**What to produce:** Wherever an image appears in the records, exclude it, and reproduce everything else exactly.
:: Exercise material ::
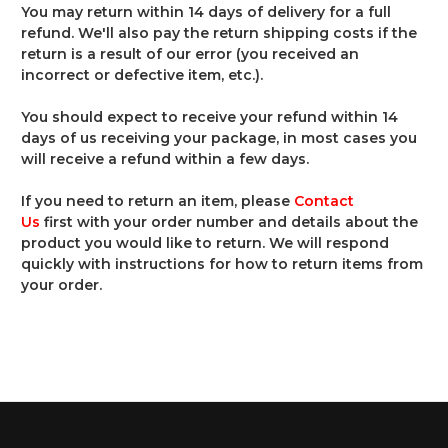
You may return within 14 days of delivery for a full
refund. We'll also pay the return shipping costs if the
return is a result of our error (you received an
incorrect or defective item, etc.).
You should expect to receive your refund within 14
days of us receiving your package, in most cases you
will receive a refund within a few days.
If you need to return an item, please
Contact
Us
first with your order number and details about the
product you would like to return. We will respond
quickly with instructions for how to return items from
your order.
:::
**Solution:**
You may return within 14 days of delivery for a full
refund. We'll also pay the return shipping costs if the
return is a result of our error (you received an
incorrect or defective item, etc.).
You should expect to receive your refund within 14
days of us receiving your package, in most cases you
will receive a refund within a few days.
If you need to return an item, please
Contact
Us
first with your order number and details about the
product you would like to return. We will respond
quickly with instructions for how to return items from
your order.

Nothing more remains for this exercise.